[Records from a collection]
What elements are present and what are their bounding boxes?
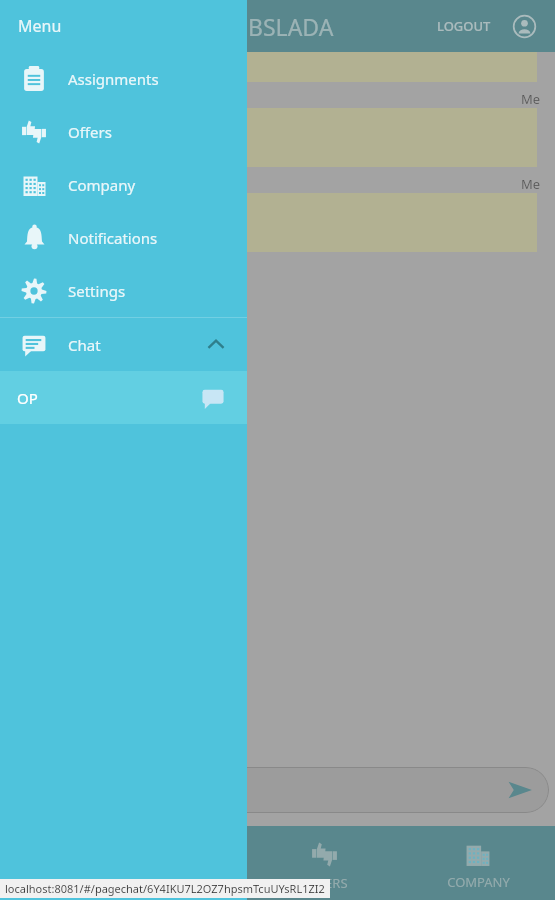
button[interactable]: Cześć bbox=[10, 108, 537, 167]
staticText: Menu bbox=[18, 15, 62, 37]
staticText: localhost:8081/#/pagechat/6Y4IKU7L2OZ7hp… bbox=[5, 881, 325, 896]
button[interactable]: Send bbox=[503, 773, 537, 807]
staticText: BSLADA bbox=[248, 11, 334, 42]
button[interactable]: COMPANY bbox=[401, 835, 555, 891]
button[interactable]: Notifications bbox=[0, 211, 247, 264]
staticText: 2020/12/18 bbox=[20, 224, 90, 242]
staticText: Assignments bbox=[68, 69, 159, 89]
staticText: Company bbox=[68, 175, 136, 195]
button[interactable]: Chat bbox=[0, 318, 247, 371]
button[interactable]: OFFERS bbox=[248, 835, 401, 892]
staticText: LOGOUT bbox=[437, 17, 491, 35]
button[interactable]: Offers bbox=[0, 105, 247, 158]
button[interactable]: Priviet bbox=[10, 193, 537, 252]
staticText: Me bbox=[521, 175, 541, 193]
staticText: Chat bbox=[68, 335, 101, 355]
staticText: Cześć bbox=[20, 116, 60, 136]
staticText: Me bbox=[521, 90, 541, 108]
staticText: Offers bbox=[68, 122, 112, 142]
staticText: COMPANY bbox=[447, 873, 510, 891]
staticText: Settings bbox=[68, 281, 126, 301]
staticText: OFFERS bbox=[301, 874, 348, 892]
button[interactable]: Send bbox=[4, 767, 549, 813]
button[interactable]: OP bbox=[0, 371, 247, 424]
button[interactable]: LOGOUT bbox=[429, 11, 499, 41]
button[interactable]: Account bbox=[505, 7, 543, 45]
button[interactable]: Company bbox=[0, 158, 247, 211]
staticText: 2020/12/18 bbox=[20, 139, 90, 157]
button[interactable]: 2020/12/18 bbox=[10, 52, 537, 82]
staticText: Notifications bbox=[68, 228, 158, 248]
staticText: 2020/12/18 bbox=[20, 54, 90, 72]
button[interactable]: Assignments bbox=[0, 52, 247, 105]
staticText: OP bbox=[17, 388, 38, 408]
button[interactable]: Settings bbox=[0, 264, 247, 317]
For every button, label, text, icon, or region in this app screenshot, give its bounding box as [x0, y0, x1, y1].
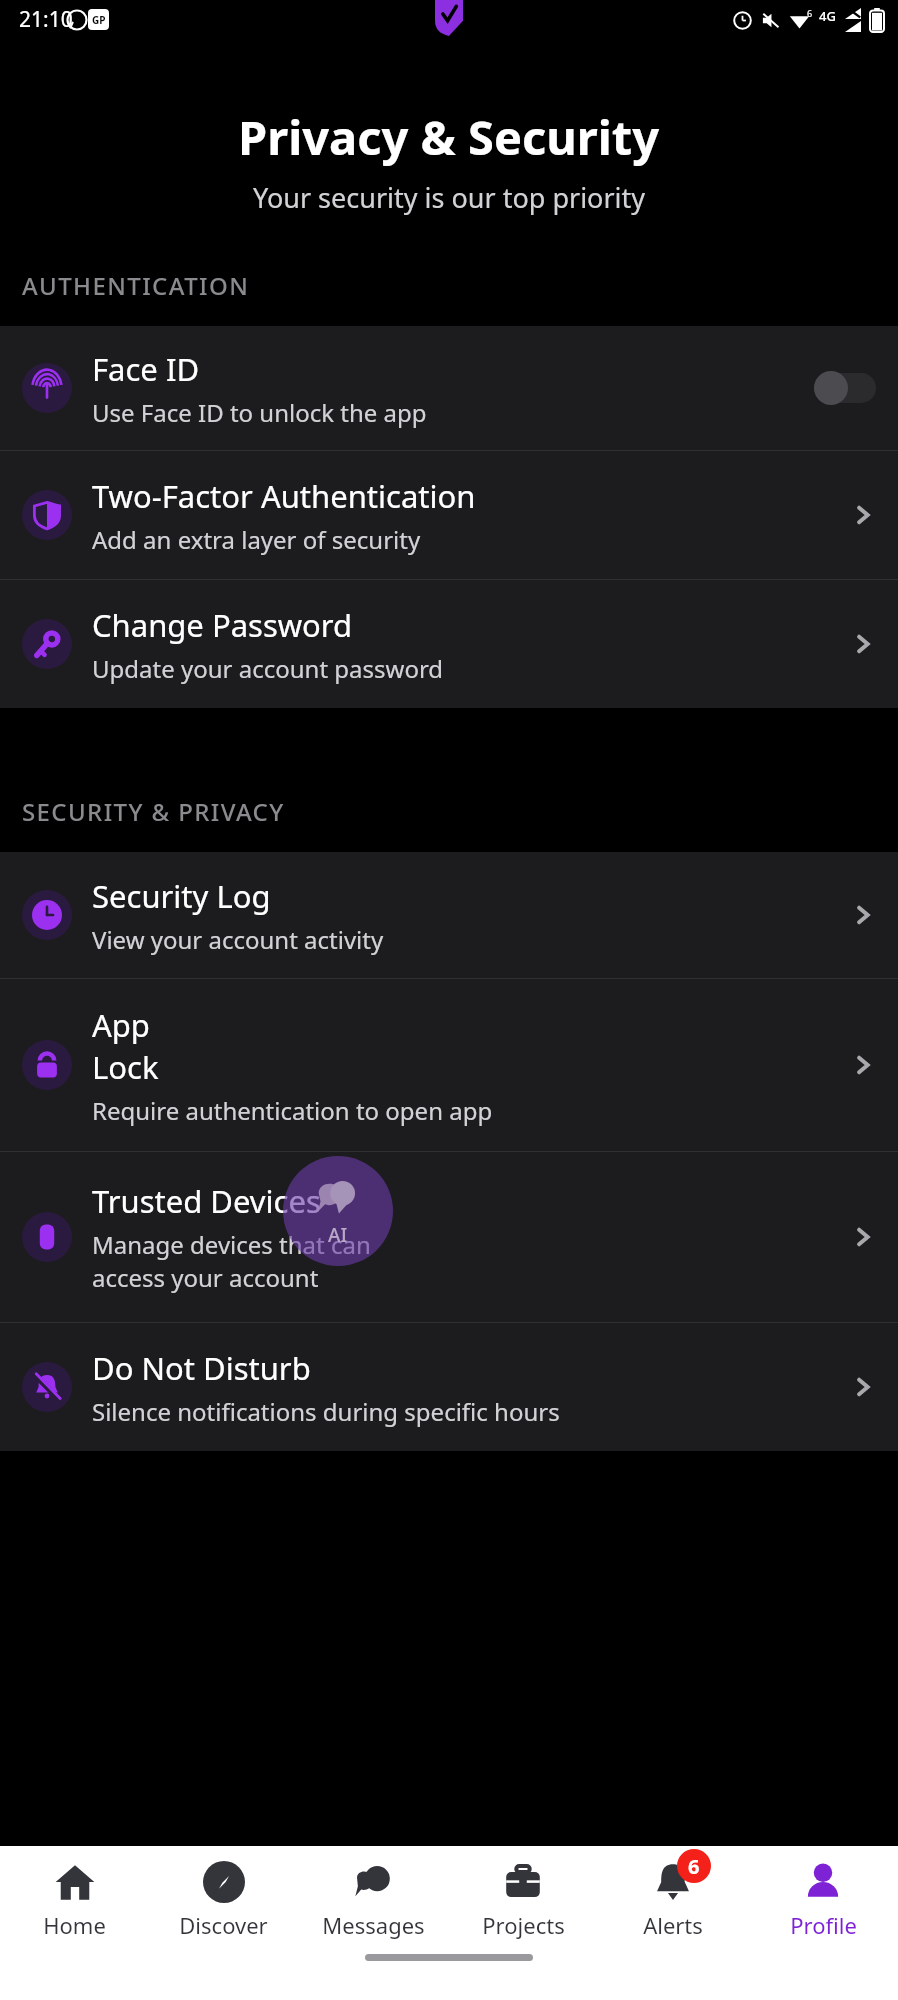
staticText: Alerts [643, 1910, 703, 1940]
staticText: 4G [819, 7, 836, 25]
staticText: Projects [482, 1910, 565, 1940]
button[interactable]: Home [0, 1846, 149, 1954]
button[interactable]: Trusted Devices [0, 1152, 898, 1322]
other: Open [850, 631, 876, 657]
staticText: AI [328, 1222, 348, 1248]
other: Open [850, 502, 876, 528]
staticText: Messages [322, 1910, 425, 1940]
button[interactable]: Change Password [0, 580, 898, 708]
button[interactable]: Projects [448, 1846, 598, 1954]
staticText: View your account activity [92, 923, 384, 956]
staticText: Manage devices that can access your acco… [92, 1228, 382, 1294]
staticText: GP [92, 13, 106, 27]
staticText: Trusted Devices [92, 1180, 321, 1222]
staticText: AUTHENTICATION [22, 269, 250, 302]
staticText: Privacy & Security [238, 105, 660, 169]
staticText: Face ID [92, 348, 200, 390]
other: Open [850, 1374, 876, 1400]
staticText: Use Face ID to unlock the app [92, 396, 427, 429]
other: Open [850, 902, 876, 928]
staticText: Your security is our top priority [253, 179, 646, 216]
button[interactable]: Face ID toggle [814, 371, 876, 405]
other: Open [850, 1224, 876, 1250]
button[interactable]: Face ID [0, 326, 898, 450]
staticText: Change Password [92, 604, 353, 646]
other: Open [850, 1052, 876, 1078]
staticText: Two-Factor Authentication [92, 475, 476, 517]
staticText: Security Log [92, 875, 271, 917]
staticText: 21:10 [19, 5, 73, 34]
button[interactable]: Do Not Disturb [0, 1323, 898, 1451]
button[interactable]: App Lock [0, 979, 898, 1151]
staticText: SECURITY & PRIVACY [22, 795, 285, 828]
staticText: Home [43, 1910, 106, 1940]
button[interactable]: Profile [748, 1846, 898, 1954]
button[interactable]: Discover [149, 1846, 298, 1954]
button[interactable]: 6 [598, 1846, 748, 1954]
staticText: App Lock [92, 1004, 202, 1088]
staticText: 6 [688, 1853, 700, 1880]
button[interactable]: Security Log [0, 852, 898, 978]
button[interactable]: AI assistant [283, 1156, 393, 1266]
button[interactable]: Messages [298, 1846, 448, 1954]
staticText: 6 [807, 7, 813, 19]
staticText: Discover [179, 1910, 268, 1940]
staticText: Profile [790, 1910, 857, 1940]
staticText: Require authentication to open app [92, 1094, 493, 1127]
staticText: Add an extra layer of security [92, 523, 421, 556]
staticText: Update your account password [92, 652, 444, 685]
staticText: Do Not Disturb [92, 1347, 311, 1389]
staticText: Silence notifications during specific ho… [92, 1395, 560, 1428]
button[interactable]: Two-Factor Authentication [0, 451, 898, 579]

---

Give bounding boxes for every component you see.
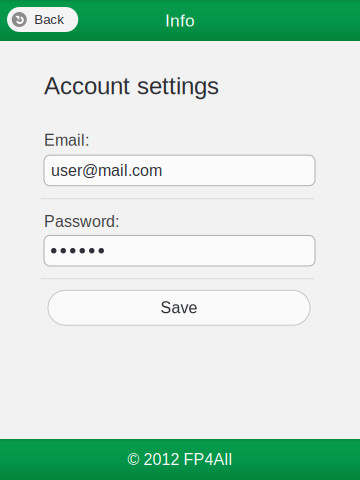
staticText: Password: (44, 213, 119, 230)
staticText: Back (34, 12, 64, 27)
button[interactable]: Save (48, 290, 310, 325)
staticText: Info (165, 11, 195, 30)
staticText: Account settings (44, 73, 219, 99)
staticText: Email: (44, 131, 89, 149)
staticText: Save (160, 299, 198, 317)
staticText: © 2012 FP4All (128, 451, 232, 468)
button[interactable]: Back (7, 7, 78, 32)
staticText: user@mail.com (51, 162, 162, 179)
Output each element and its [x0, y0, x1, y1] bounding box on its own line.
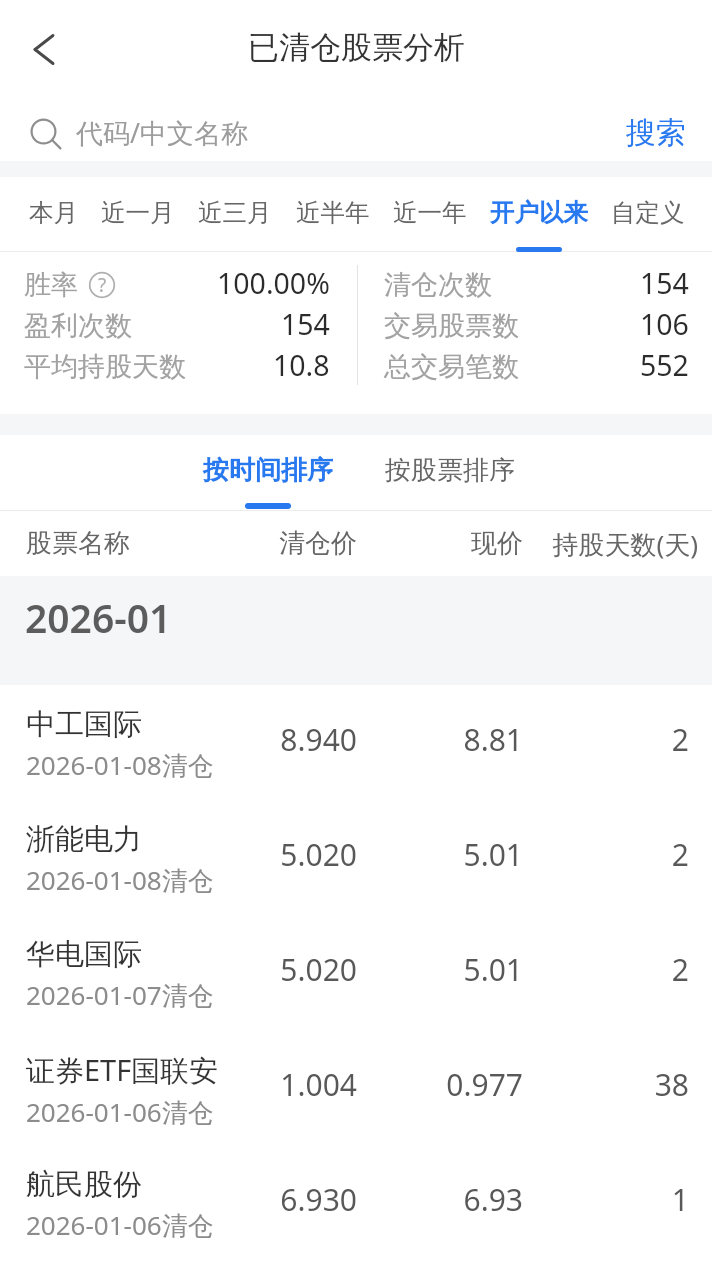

...

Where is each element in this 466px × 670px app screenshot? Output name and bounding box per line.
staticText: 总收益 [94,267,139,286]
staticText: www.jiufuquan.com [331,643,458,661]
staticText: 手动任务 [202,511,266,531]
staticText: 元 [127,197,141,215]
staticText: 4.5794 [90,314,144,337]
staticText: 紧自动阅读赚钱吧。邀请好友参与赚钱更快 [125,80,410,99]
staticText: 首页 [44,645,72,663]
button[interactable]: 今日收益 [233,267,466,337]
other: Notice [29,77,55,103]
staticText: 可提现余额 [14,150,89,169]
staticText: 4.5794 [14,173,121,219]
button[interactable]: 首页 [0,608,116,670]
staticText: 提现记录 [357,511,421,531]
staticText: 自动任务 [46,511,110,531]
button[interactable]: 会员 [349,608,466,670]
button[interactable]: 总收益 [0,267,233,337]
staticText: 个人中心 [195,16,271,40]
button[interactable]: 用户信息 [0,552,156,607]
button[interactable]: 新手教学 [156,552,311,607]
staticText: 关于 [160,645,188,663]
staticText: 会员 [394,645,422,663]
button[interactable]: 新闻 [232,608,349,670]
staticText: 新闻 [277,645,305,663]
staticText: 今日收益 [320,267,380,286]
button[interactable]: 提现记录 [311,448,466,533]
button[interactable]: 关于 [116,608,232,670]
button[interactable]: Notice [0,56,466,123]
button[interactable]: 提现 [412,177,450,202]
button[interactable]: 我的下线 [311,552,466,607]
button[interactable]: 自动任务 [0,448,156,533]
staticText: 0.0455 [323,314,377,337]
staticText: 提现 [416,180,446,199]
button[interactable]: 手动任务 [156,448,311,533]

**WHAT NEEDS TO BE DONE**
Your answer is the exact run of lines above from the one with "Give bounding boxes" through the one with "Output each element", both ends included, minus any picture.

**ANSWER SPACE**
Give bounding boxes for every component you see.
staticText: Password: (44, 213, 119, 230)
staticText: Back (34, 12, 64, 27)
button[interactable]: Save (48, 290, 310, 325)
staticText: Info (165, 11, 195, 30)
staticText: Account settings (44, 73, 219, 99)
staticText: Email: (44, 131, 89, 149)
staticText: Save (160, 299, 198, 317)
staticText: © 2012 FP4All (128, 451, 232, 468)
button[interactable]: Back (7, 7, 78, 32)
staticText: user@mail.com (51, 162, 162, 179)
Output each element and its [x0, y0, x1, y1] bounding box on its own line.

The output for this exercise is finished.